WHAT TO WORK ON: A word-for-word copy of the data is what's wanted; pictures stay out of it.

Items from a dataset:
== == ==
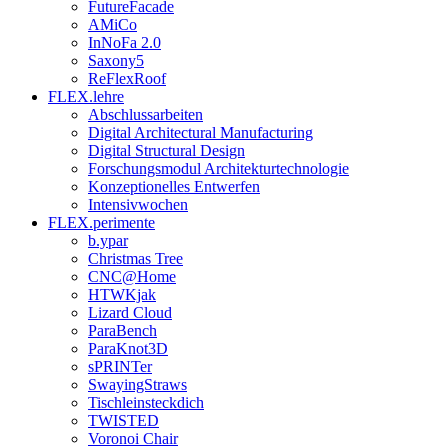
FutureFacade
AMiCo
InNoFa 2.0
Saxony5
ReFlexRoof
FLEX.lehre
Abschlussarbeiten
Digital Architectural Manufacturing
Digital Structural Design
Forschungsmodul Architekturtechnologie
Konzeptionelles Entwerfen
Intensivwochen
FLEX.perimente
b.ypar
Christmas Tree
CNC@Home
HTWKjak
Lizard Cloud
ParaBench
ParaKnot3D
sPRINTer
SwayingStraws
Tischleinsteckdich
TWISTED
Voronoi Chair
== == ==
TASK SOLUTION:
FutureFacade
AMiCo
InNoFa 2.0
Saxony5
ReFlexRoof
FLEX.lehre
Abschlussarbeiten
Digital Architectural Manufacturing
Digital Structural Design
Forschungsmodul Architekturtechnologie
Konzeptionelles Entwerfen
Intensivwochen
FLEX.perimente
b.ypar
Christmas Tree
CNC@Home
HTWKjak
Lizard Cloud
ParaBench
ParaKnot3D
sPRINTer
SwayingStraws
Tischleinsteckdich
TWISTED
Voronoi Chair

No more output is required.